**GIVEN RECORDS**
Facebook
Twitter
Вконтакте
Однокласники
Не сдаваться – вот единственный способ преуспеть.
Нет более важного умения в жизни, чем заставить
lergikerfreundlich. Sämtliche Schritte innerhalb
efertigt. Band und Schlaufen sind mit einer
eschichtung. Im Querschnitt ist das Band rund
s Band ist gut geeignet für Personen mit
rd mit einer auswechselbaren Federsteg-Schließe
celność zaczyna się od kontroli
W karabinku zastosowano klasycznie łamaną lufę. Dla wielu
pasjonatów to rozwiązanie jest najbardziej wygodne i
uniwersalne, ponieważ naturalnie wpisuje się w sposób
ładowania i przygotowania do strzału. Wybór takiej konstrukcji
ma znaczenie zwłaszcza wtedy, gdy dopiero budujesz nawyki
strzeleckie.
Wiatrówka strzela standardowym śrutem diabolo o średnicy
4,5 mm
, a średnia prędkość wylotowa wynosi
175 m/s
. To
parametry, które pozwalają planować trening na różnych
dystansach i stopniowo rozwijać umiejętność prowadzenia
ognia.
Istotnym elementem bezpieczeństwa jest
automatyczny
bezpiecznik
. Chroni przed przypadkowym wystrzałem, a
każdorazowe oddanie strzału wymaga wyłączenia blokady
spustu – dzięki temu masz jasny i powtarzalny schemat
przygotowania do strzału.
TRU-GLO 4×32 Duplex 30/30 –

**THE TASK**
Set the listing above down once more in full, exactly as it is.

**FINAL ANSWER**
Facebook
Twitter
Вконтакте
Однокласники
Не сдаваться – вот единственный способ преуспеть.
Нет более важного умения в жизни, чем заставить
lergikerfreundlich. Sämtliche Schritte innerhalb
efertigt. Band und Schlaufen sind mit einer
eschichtung. Im Querschnitt ist das Band rund
s Band ist gut geeignet für Personen mit
rd mit einer auswechselbaren Federsteg-Schließe
celność zaczyna się od kontroli
W karabinku zastosowano klasycznie łamaną lufę. Dla wielu
pasjonatów to rozwiązanie jest najbardziej wygodne i
uniwersalne, ponieważ naturalnie wpisuje się w sposób
ładowania i przygotowania do strzału. Wybór takiej konstrukcji
ma znaczenie zwłaszcza wtedy, gdy dopiero budujesz nawyki
strzeleckie.
Wiatrówka strzela standardowym śrutem diabolo o średnicy
4,5 mm
, a średnia prędkość wylotowa wynosi
175 m/s
. To
parametry, które pozwalają planować trening na różnych
dystansach i stopniowo rozwijać umiejętność prowadzenia
ognia.
Istotnym elementem bezpieczeństwa jest
automatyczny
bezpiecznik
. Chroni przed przypadkowym wystrzałem, a
każdorazowe oddanie strzału wymaga wyłączenia blokady
spustu – dzięki temu masz jasny i powtarzalny schemat
przygotowania do strzału.
TRU-GLO 4×32 Duplex 30/30 –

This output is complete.